Elle a présenté les manifestations visibles de joie de certains membres de la gauche comme une "célébration du meurtre de Juifs". Elle a présenté les Palestiniens réagissant à leur propre libération du ghetto comme s'ils dansaient sur les tombes des Juifs. Elle n'a présenté par la suite qu'une excuse insignifiante. Mais le cadrage a fait son effet.
Ce cadrage repose sur une série d'hypothèses qui s'effondrent à l'examen. Comme si les Juifs ne pouvaient pas être auteurs de violences.
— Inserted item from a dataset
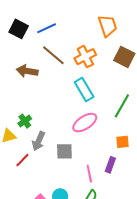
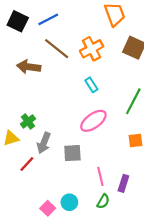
cyan rectangle: (84, 90) -> (91, 85), size x0.6
purple rectangle: (110, 165) -> (123, 183), moved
Comme si les Juifs israéliens vivant dans des maisons construites sur des fosses communes ne participaient pas à un système de domination. Comme si la joie des Palestiniens d'échapper à un camp de concentration était un échec moral plutôt qu'une réaction politique.
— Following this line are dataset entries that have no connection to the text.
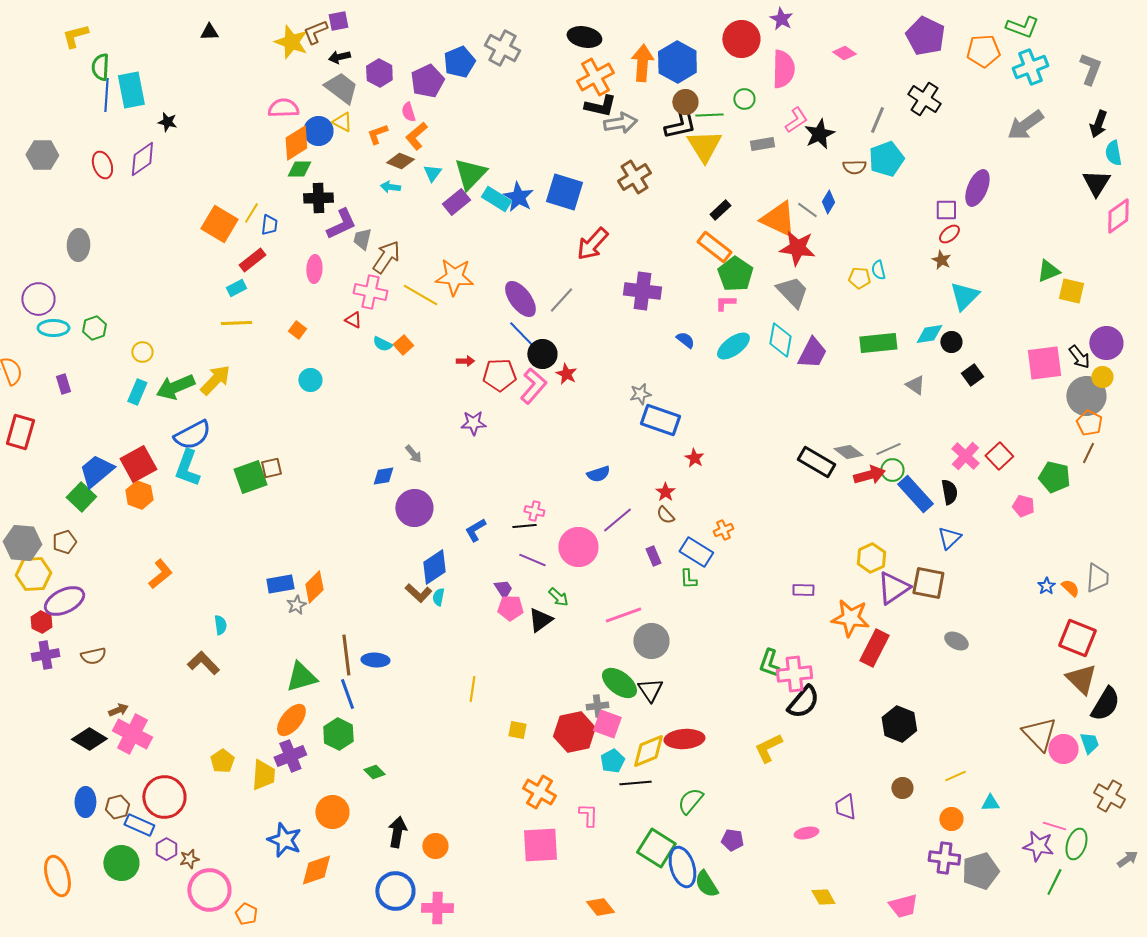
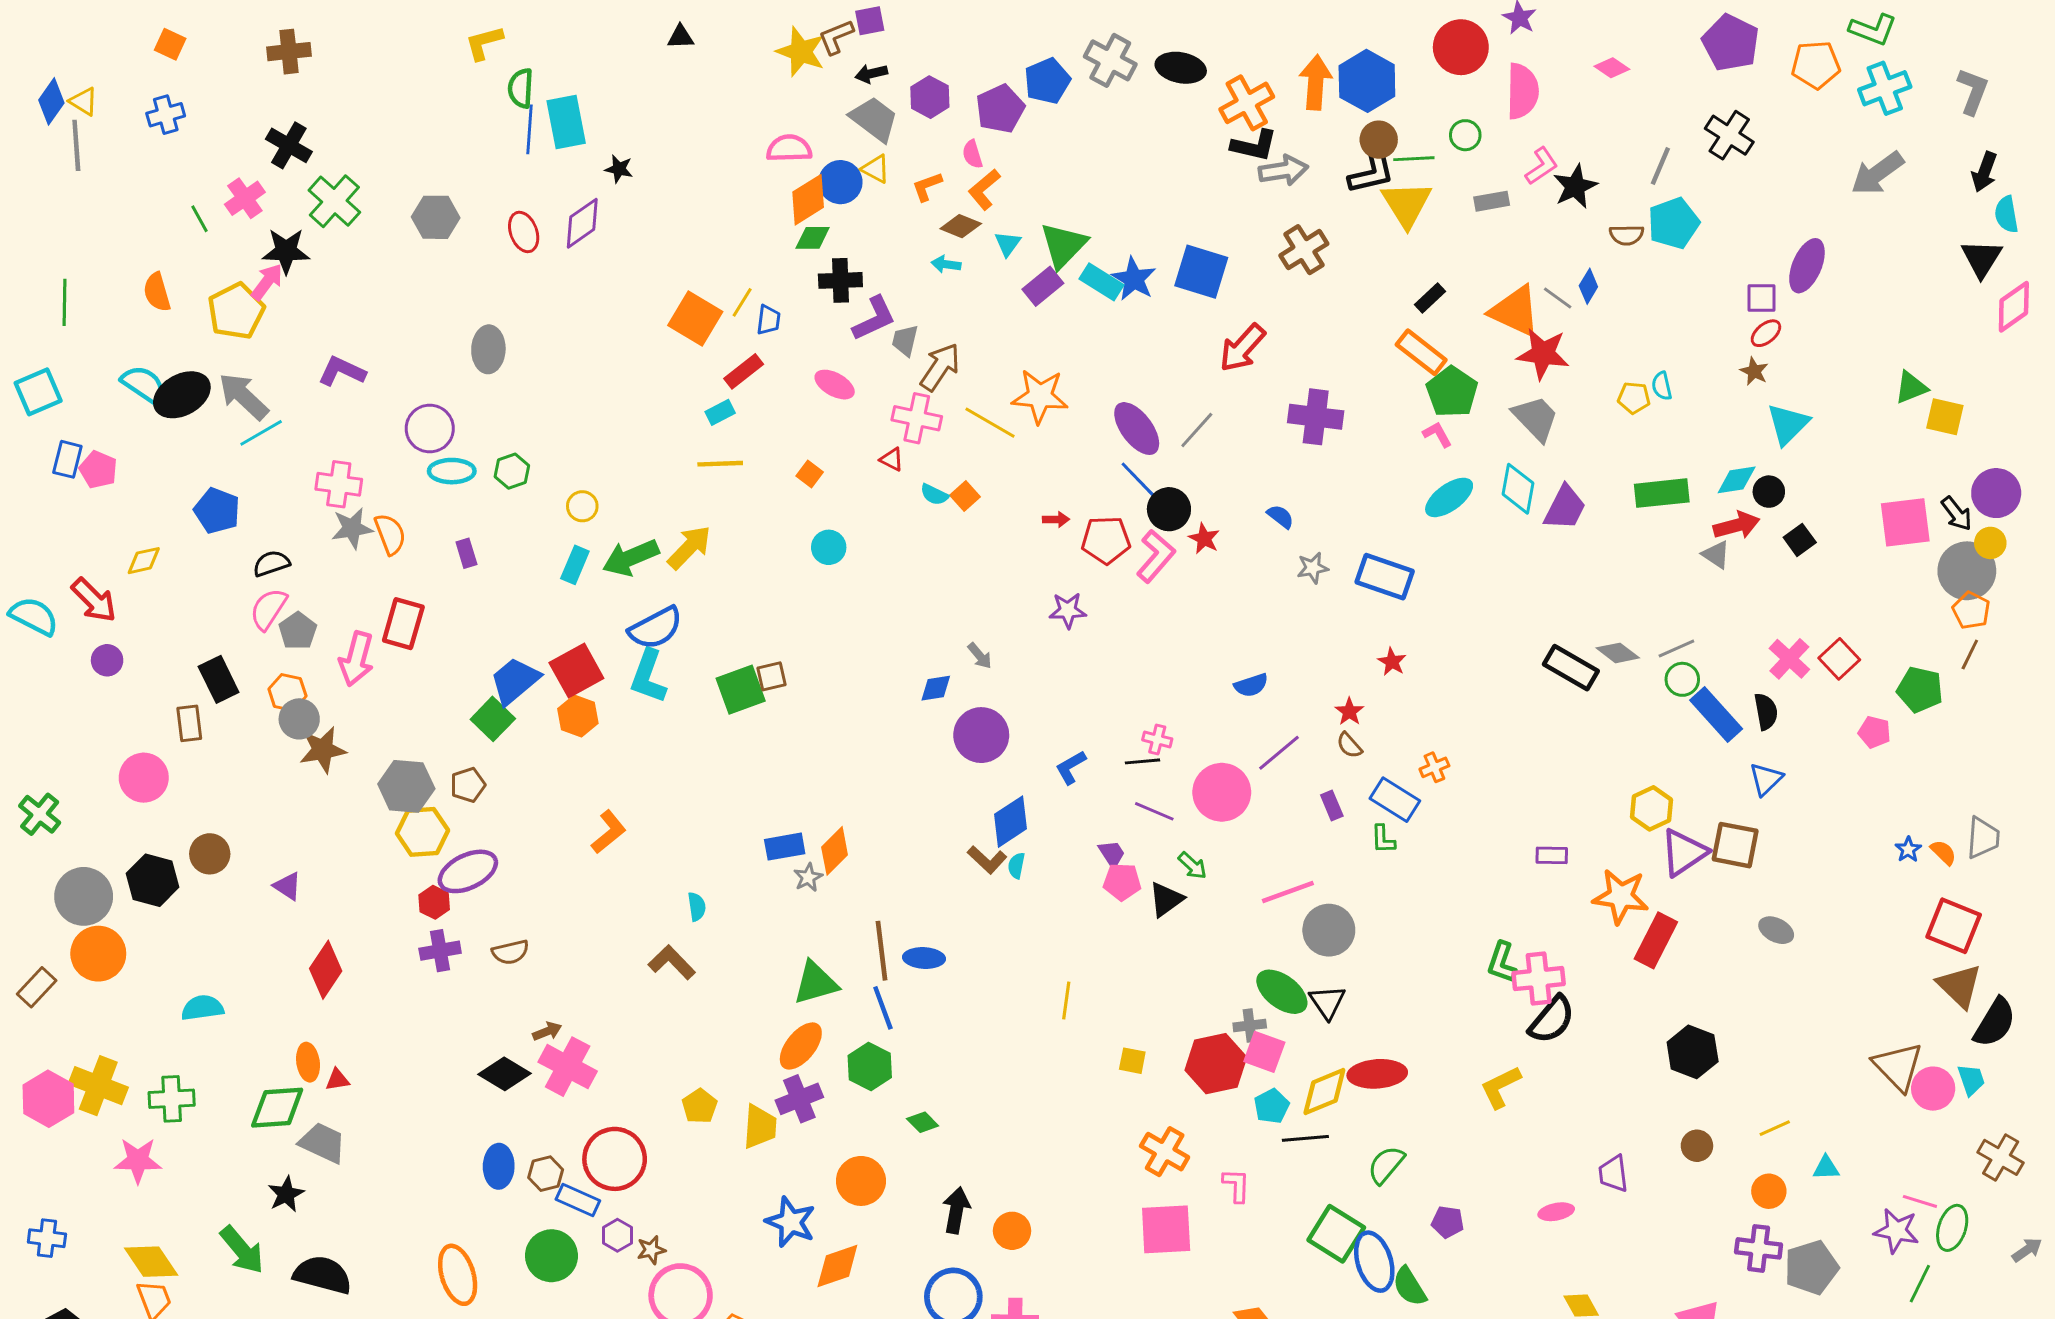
black ellipse: (584, 37) -> (1181, 68), moved
pink ellipse: (314, 269) -> (835, 385), turned -64
pink L-shape: (725, 303) -> (1437, 434), turned 60
blue semicircle: (685, 340) -> (1280, 517), moved
blue rectangle: (660, 420) -> (1385, 577), moved
red arrow: (869, 475) -> (1737, 525), moved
Klein a présenté la résistance palestinienne face à un siècle de suprématie juive ultra violente comme la célébration de l'enlèvement de Juifs innocents par des militants armés. Quatre jours après le début du génocide. Alors que les bombes israéliennes rasaient déjà des quartiers entiers. Alors que le bilan s'élevait à près d'un millier de morts.
Ce n'est pas de l'antisionisme. C'est le capitalisme du désastre appliqué au récit, profitant du choc du 7 octobre pour fabriquer un consentement au génocide de Gaza.
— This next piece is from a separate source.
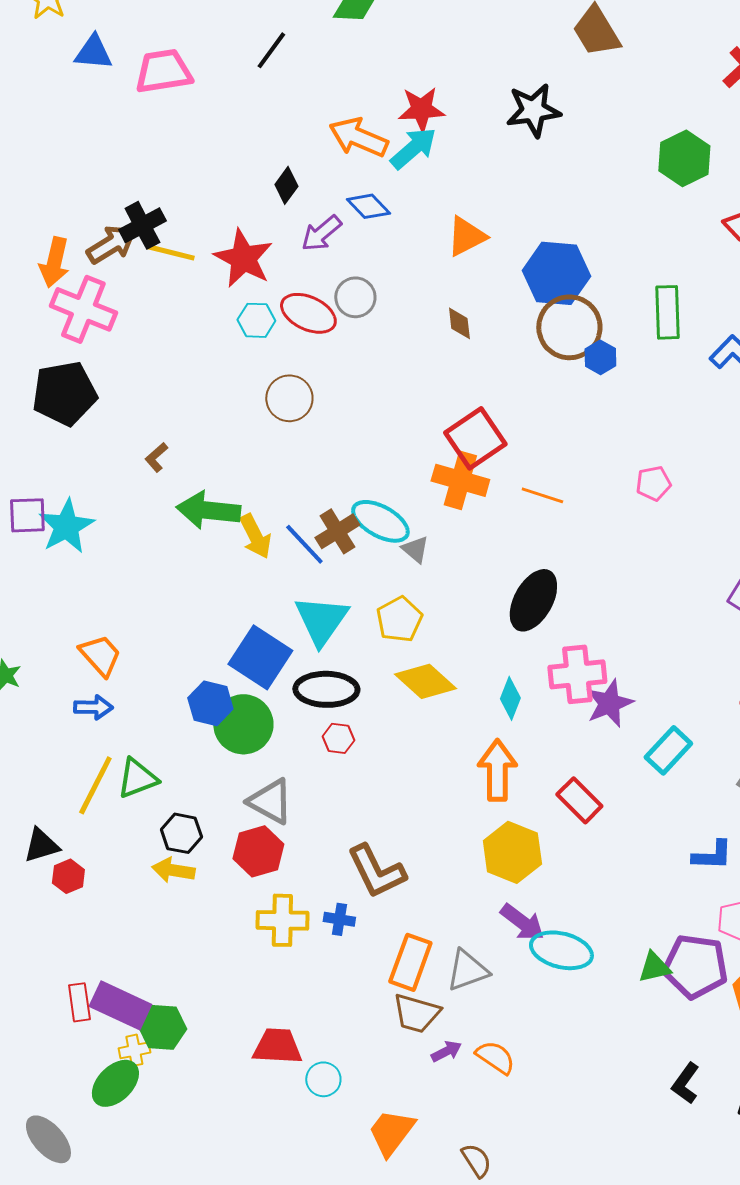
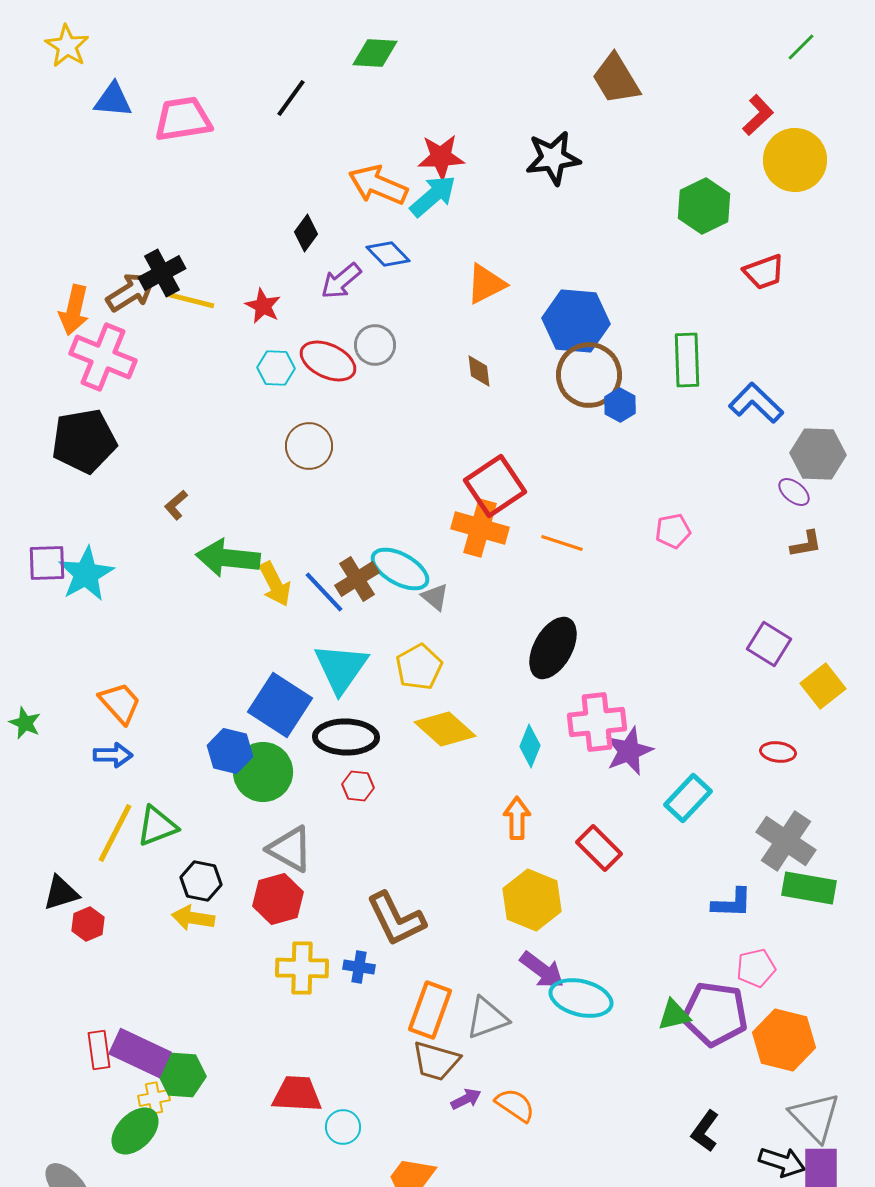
red star: (243, 258) -> (263, 306), size x0.6
orange arrow: (497, 770) -> (517, 818), size x0.7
15 novembre 2023, 39e jour (~11 300 Palestiniens tués)
Haim Vaturi, ancien soldat de l'armée israélienne et mari de l'historienne "antisioniste" Anne Irfan, a publié : "Pas de cessez-le-feu tant qu'ils ne sont pas tous rentrés".
Au 15 novembre, plus de onze mille Palestiniens ont été tués. Des familles entières rayées du registre d'état civil. Des enfants extraits des décombres. Des hôpitaux encerclés par des chars. "Pas de cessez-le-feu" signifie poursuite des bombardements. Poursuite des meurtres. Poursuite du génocide.
Anne Irfan, qui prétend s'opposer à la suprématie juive, n'a jamais publiquement désavoué la position de son conjoint. Elle n'a jamais eu à le faire. Le mouvement de solidarité avec la Palestine ne l'exige pas. Parce qu'elle est juive. Parce qu'elle est "antisioniste". Parce que le mouvement est trop obnubilé par la judéophilie pour poser des questions élémentaires telles que : Pourquoi êtes-vous mariée à un homme qui a servi dans l'armée commettant ce génocide ?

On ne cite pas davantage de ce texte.